ESPACIO Y TIEMPO

En la vida real, la vida de los personajes transcurre siempre en un espacio y un tiempo determinado.

El tiempo

 En los textos narrativos, la información se dispone según un orden temporal. El relato puede presentar los hechos que se cuentan reflejando con fidelidad el orden en que estos se suceden, de modo que se presenten al principio los acontecimientos más remotos y al final los más recientes. En este caso decimos que la narración presenta un desarrollo lineal. Los cuentos tradicionales, por ejemplo, suelen presentar esta organización.

Para expresar el tiempo en la narración, se emplean los tiempos verbales y los indicadores de tiempo:

  • Los tiempos verbales. Puesto que la narración tiene por objeto contar hechos reales o ficticios, en los textos narrativos desempeñan un papel fundamental las palabras que expresan acciones, es decir, los verbos. Y puesto que generalmente se cuentan hechos ya pasados, lo habitual es que en la narración encontremos verbos en pasado, sobre todo en pretérito perfecto simple (esperó, demoró, compartió, inquietó…) o en pretérito imperfecto de indicativo (vivía, era, llegaba, detestaba…).
  • Los indicadores de tiempo. El transcurso del tiempo y la simultaneidad o la sucesión de las acciones se marca también con adverbios (mientras, entonces, antes, después) y otras expresiones que tienen un marcado carácter temporal (por fin, al cabo de un rato, al día siguiente…). Ejemplo:

  • “Mientras esperaba a su amigo, Ana decidió refugiarse en el portal.”
  •  “Al poco rato, vio que alguien se acercaba.”

El espacio

 Nuestra existencia está unida a espacios, que, en la primera infancia, están reducidos a la casa, a la calle, al barrio, etc.
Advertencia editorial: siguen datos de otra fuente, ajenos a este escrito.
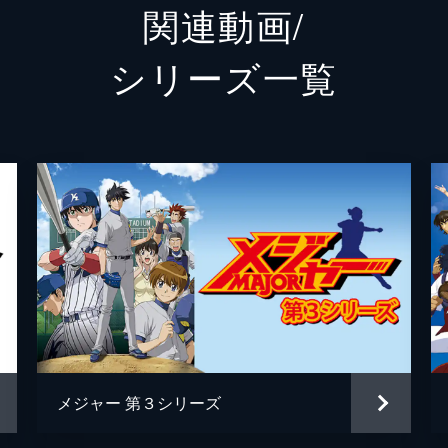
関連動画/
をおとさんに報告するが、茂治は吾郎に黙って三船リトル入り
ジョー・ギブソン
落合弘
シリーズ⼀覧
清水薫
笹本優
小森大介
釘宮理
再婚を勧める茂野。茂治は桃子のことが気になっていて、思い
沢村涼太
笹島か
吾郎は自分の誕生日なのに、おとさんが気づいていない様子な
安藤監督
石井隆
夏目
木内レ
入りしたジョー・ギブソン。茂治がギブソンからホームランを
前原
青山桐
ント攻撃で得点を重ね、ギブソンは日米の野球の違いにいら立
田辺
伊藤亜
メジャー 第３シリーズ
長谷川
恒松あ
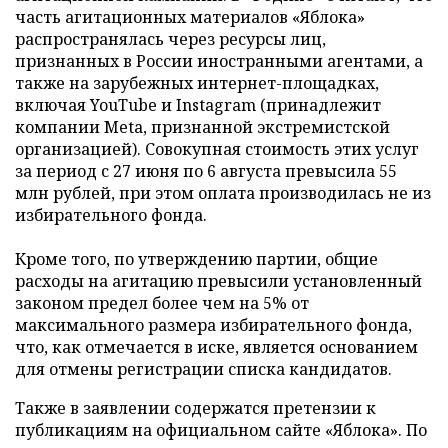
часть агитационных материалов «Яблока»
распространялась через ресурсы лиц,
признанных в России иностранными агентами, а
также на зарубежных интернет-площадках,
включая YouTube и Instagram (принадлежит
компании Meta, признанной экстремистской
организацией). Совокупная стоимость этих услуг
за период с 27 июня по 6 августа превысила 55
млн рублей, при этом оплата производилась не из
избирательного фонда.
Кроме того, по утверждению партии, общие
расходы на агитацию превысили установленный
законом предел более чем на 5% от
максимального размера избирательного фонда,
что, как отмечается в иске, является основанием
для отмены регистрации списка кандидатов.
Также в заявлении содержатся претензии к
публикациям на официальном сайте «Яблока». По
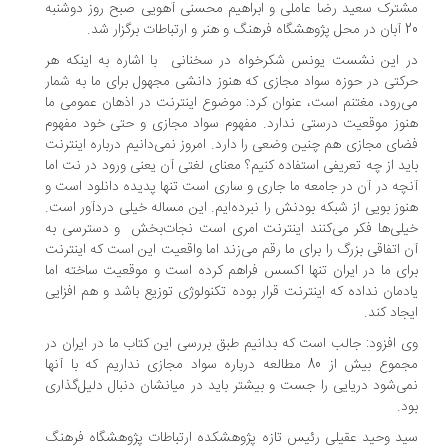
مشترک سعید رضا عاملی و ابراهیم محسنی آهویی صبح روز دوشنبه
20 آبان در محل پژوهشگاه فرهنگ و هنر و ارتباطات برگزار شد.
در این نشست یونس شکرخواه در سخنانی با اشاره به اینکه هر
حرکتی در حوزه سواد مجازی که هنوز دانشی مجهول برای ما به شمار
می‌رود، مغتنم است، عنوان کرد: موضوع اینترنت در اذهان عمومی ما
هنوز موقعیت درستی ندارد. مفهوم سواد مجازی و حتی خود مفهوم
فضای مجازی هم چنین وضعی را دارد. امروز نمی‌دانیم درباره اینترنت
باید از چه تعریفی استفاده کنیم؟ معنای لغتی آن یعنی ورود در نت اما
آنچه در آن در جامعه ما جاری و ساری است تنها پدیده دانلود است و
هنوز بویی از شبکه بودنش را نبرده‌ایم. این مساله خیلی دردآور است.
خیلی‌ها فکر می‌کنند اینترنت امری است نجات‌بخش و دسترسی به
آن اتفاقی بزرگ را برای ما رقم می‌زند اما واقعیت این است که اینترنت
برای ما در ایران تنها اکسس فراهم کرده است و موقعیت ساخته اما
یادمان نداده که اینترنت قرار بوده تکنولوژی توزیع باشد و هم افزایی
ایجاد کند.
وی افزود: جالب است که بدانیم طبق بررسی این کتاب ما در ایران در
مجموع بیش از 80 مطالعه درباره سواد مجازی نداریم که با آنها
نمی‌شود دریایی را جست و بیشتر باید در میانشان دنبال دلیل‌گذاری
بود.
سید وحید عقیلی رئیس تازه پژوهشکده ارتباطات پژوهشگاه فرهنگ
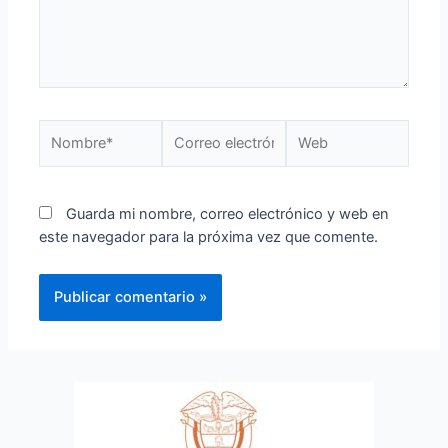
Guarda mi nombre, correo electrónico y web en
este navegador para la próxima vez que comente.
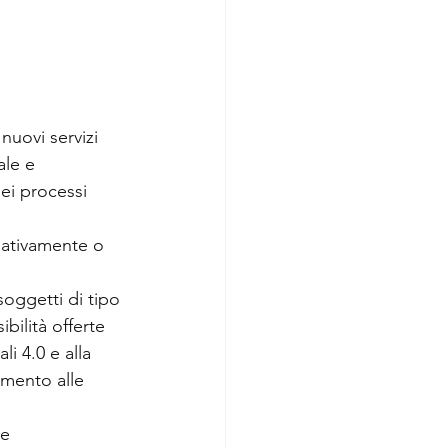
nuovi servizi 
ale e 
ei processi 
lativamente o 
soggetti di tipo 
bilità offerte 
i 4.0 e alla 
imento alle 
ve 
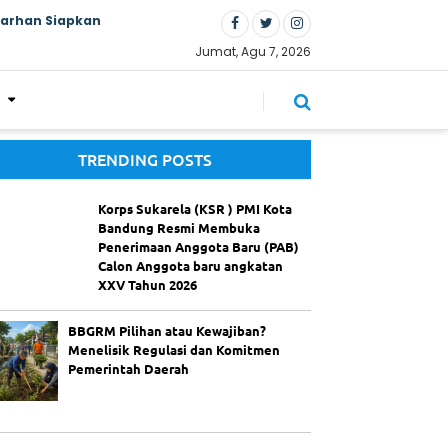
Farhan Siapkan
Jumat, Agu 7, 2026
TRENDING POSTS
Korps Sukarela (KSR ) PMI Kota
Bandung Resmi Membuka
Penerimaan Anggota Baru (PAB)
Calon Anggota baru angkatan
XXV Tahun 2026
BBGRM Pilihan atau Kewajiban?
Menelisik Regulasi dan Komitmen
Pemerintah Daerah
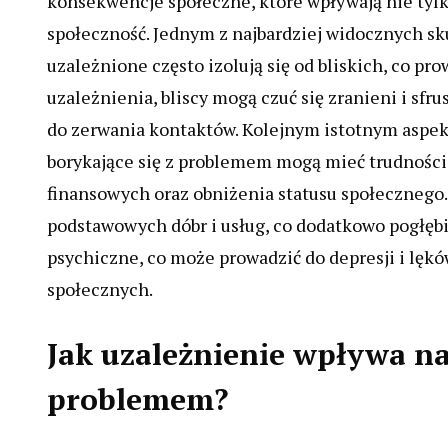
konsekwencje społeczne, które wpływają nie tylko
społeczność. Jednym z najbardziej widocznych sku
uzależnione często izolują się od bliskich, co pr
uzależnienia, bliscy mogą czuć się zranieni i sfr
do zerwania kontaktów. Kolejnym istotnym aspek
borykające się z problemem mogą mieć trudności
finansowych oraz obniżenia statusu społecznego.
podstawowych dóbr i usług, co dodatkowo pogłębi
psychiczne, co może prowadzić do depresji i lękó
społecznych.
Jak uzależnienie wpływa na
problemem?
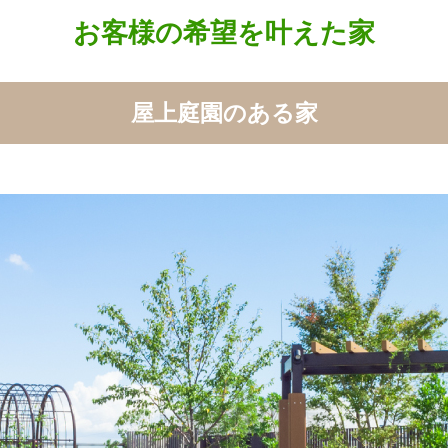
お客様の希望を叶えた家
屋上庭園のある家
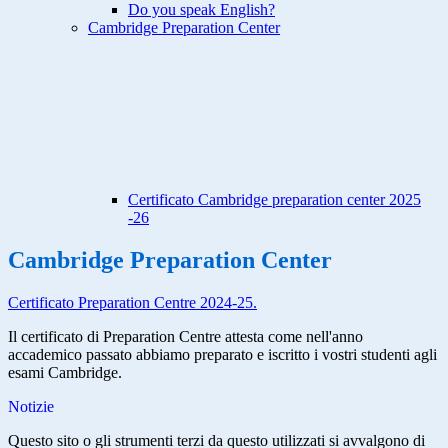
Do you speak English?
Cambridge Preparation Center
Certificato Cambridge preparation center 2025
-26
Cambridge Preparation Center
Certificato Preparation Centre 2024-25.
I
l certificato di Preparation Centre attesta come nell'anno
accademico passato abbiamo preparato e iscritto i vostri studenti agli
esami
Cambridge
.
Notizie
Questo sito o gli strumenti terzi da questo utilizzati si avvalgono di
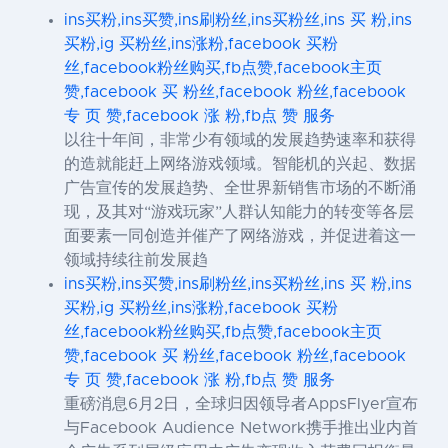
ins买粉,ins买赞,ins刷粉丝,ins买粉丝,ins 买 粉,ins
买粉,ig 买粉丝,ins涨粉,facebook 买粉
丝,facebook粉丝购买,fb点赞,facebook主页
赞,facebook 买 粉丝,facebook 粉丝,facebook
专 页 赞,facebook 涨 粉,fb点 赞 服务
以往十年间，非常少有领域的发展趋势速率和获得
的造就能赶上网络游戏领域。智能机的兴起、数据
广告宣传的发展趋势、全世界新销售市场的不断涌
现，及其对“游戏玩家”人群认知能力的转变等各层
面要素一同创造并催产了网络游戏，并促进着这一
领域持续往前发展趋
ins买粉,ins买赞,ins刷粉丝,ins买粉丝,ins 买 粉,ins
买粉,ig 买粉丝,ins涨粉,facebook 买粉
丝,facebook粉丝购买,fb点赞,facebook主页
赞,facebook 买 粉丝,facebook 粉丝,facebook
专 页 赞,facebook 涨 粉,fb点 赞 服务
重磅消息6月2日，全球归因领导者AppsFlyer宣布
与Facebook Audience Network携手推出业内首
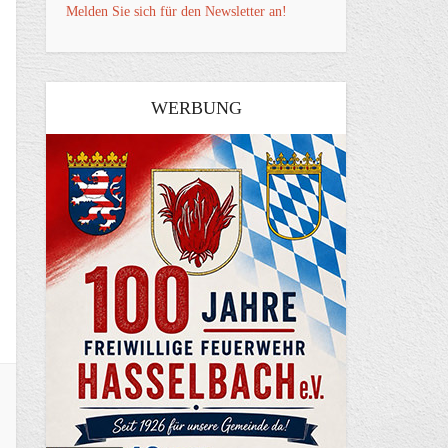
Melden Sie sich für den Newsletter an!
WERBUNG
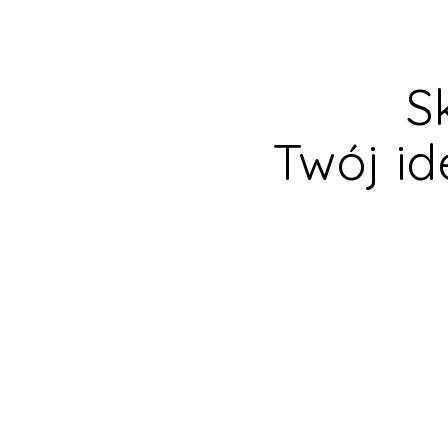
S
Twój id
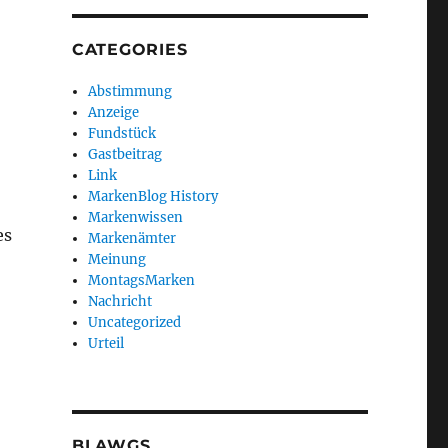
CATEGORIES
Abstimmung
Anzeige
Fundstück
Gastbeitrag
Link
MarkenBlog History
Markenwissen
es
Markenämter
Meinung
MontagsMarken
Nachricht
Uncategorized
Urteil
BLAWGS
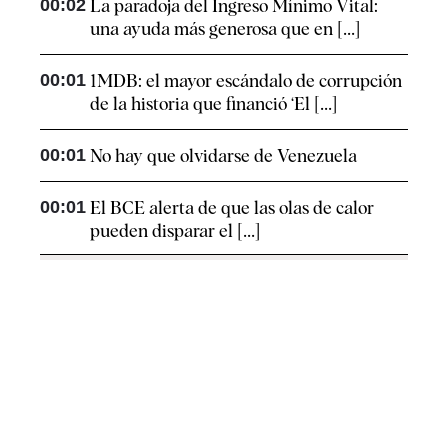
00:02
La paradoja del Ingreso Mínimo Vital:
una ayuda más generosa que en [...]
00:01
1MDB: el mayor escándalo de corrupción
de la historia que financió ‘El [...]
00:01
No hay que olvidarse de Venezuela
00:01
El BCE alerta de que las olas de calor
pueden disparar el [...]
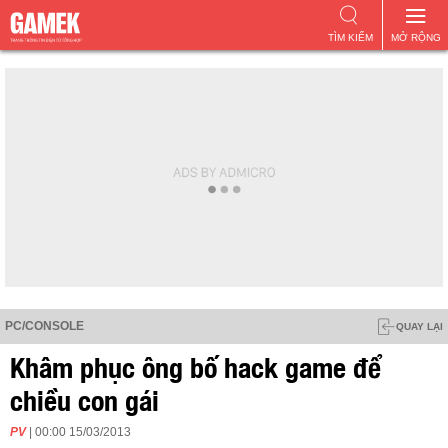
TÌM KIẾM
MỞ RỘNG
PC/CONSOLE
QUAY LẠI
Khâm phục ông bố hack game để
chiều con gái
PV
| 00:00 15/03/2013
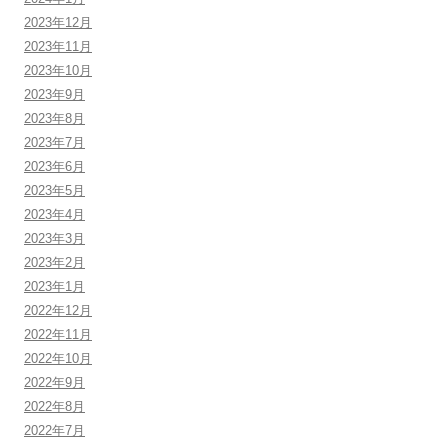
2023年12月
2023年11月
2023年10月
2023年9月
2023年8月
2023年7月
2023年6月
2023年5月
2023年4月
2023年3月
2023年2月
2023年1月
2022年12月
2022年11月
2022年10月
2022年9月
2022年8月
2022年7月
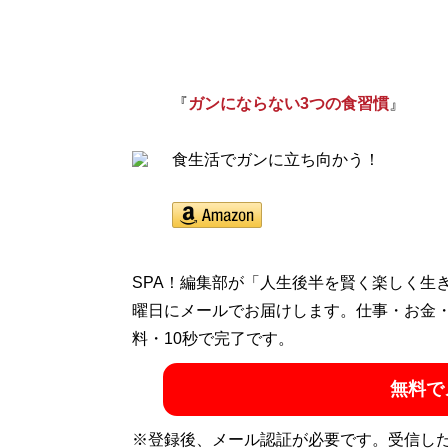
『
ガンにならない3つの食習慣
』
食生活でガンに立ち向かう！
SPA！編集部が「人生後半を賢く楽しく生
曜日にメールでお届けします。仕事・お金
料・10秒で完了です。
無料で
※登録後、メール認証が必要です。受信し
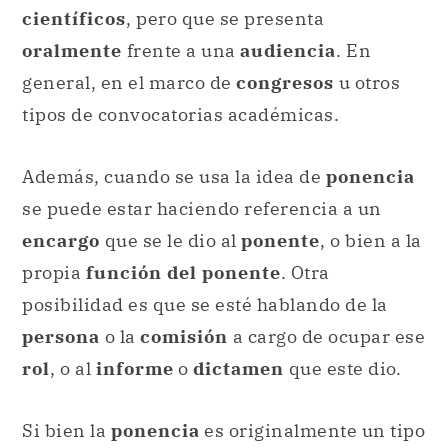
científicos
, pero que se presenta
oralmente
frente a una
audiencia
. En
general, en el marco de
congresos
u otros
tipos de convocatorias académicas.
Además, cuando se usa la idea de
ponencia
se puede estar haciendo referencia a un
encargo
que se le dio al
ponente
, o bien a la
propia
función del ponente
. Otra
posibilidad es que se esté hablando de la
persona
o la
comisión
a cargo de ocupar ese
rol
, o al
informe
o
dictamen
que este dio.
Si bien la
ponencia
es originalmente un tipo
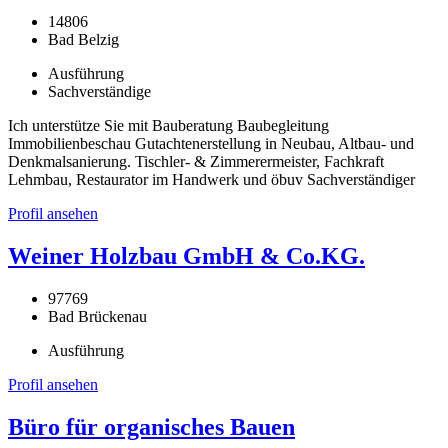
14806
Bad Belzig
Ausführung
Sachverständige
Ich unterstütze Sie mit Bauberatung Baubegleitung
Immobilienbeschau Gutachtenerstellung in Neubau, Altbau- und
Denkmalsanierung. Tischler- & Zimmerermeister, Fachkraft
Lehmbau, Restaurator im Handwerk und öbuv Sachverständiger
Profil ansehen
Weiner Holzbau GmbH & Co.KG.
97769
Bad Brückenau
Ausführung
Profil ansehen
Büro für organisches Bauen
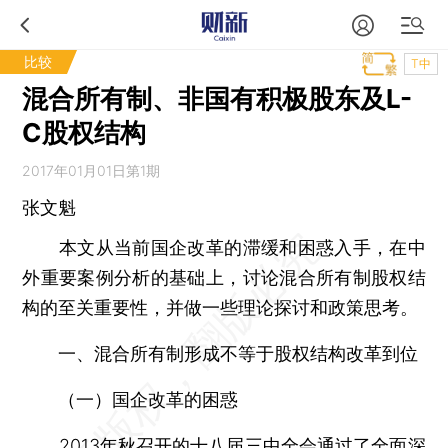
比较
T中
混合所有制、非国有积极股东及L-
C股权结构
2017年01月01日第1期
张文魁
本文从当前国企改革的滞缓和困惑入手，在中
外重要案例分析的基础上，讨论混合所有制股权结
构的至关重要性，并做一些理论探讨和政策思考。
一、混合所有制形成不等于股权结构改革到位
（一）国企改革的困惑
2013年秋召开的十八届三中全会通过了全面深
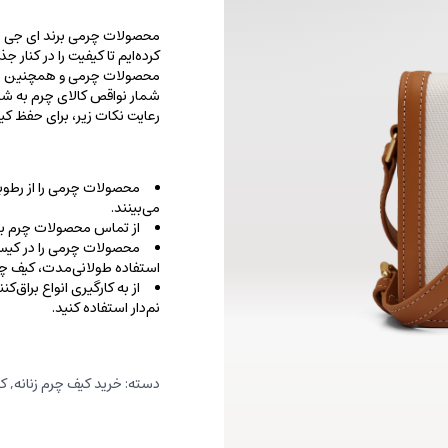
محصولات چرمی برند ای جی را با
کرده‌ایم تا کیفیت را در کنار 
محصولات چرمی و همچنین خطو
شمار نواقص کالای چرم به شما
رعایت نکات زیر، برای حفظ 
محصولات چرمی را از رطوب
می‌بینند.
از تماس محصولات چرم با ا
محصولات چرمی را در کیسه‌
استفاده طولانی‌مدت، کیف‌ چرم
از به کارگیری انواع براق‌
نم‌دار استفاده کنید.
دسته:
خرید کیف چرم زنانه
,
کر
Según vamos creciendo y nuestras necesidades cambian, se va ampliando nuestro universo.

El espacio vendría contestando las preguntas cuándo y dónde ya que son ellas las que nos sitúan y orientan el lo tangible de la narración.

El espacio o lugar en que trascurre la acción del relato es presentado, generalmente, por el narrador y, en ocasiones, por algún personaje. El único instrumento que se tiene para dar vida a los espacios o escenarios, en consecuencia, es la palabra. 

Clasificación:

Los acontecimientos de la narración siempre suceden en algún lugar. Muchas veces se puede deducir el sitio donde ocurre la acción sin necesidad de que sea especificado por parte del narrador. Ejemplo:

  • “La azafata tiraba de su maleta con agilidad cuando de repente vio a su ex marido ir hacia la puerta de embarque.”

Existen distintos tipos de espacios. Entre ellos, podemos encontrar:

a) Físico o escenario: lugar o lugares determinados en los cuales suceden los acontecimientos. Puede ser abierto (espacios exteriores, amplios) o cerrados (limitados, condicionan el actuar de los personajes).

b) psicológico: atmósfera espiritual que envuelve a los personajes y a la acción. Es un espacio que se manifiesta en el interior de los personajes (por ejemplo, un clima o ambiente de tristeza).

c) Social: entorno cultural, histórico, religioso, moral, económico o social en el que se desarrollan los acontecimientos.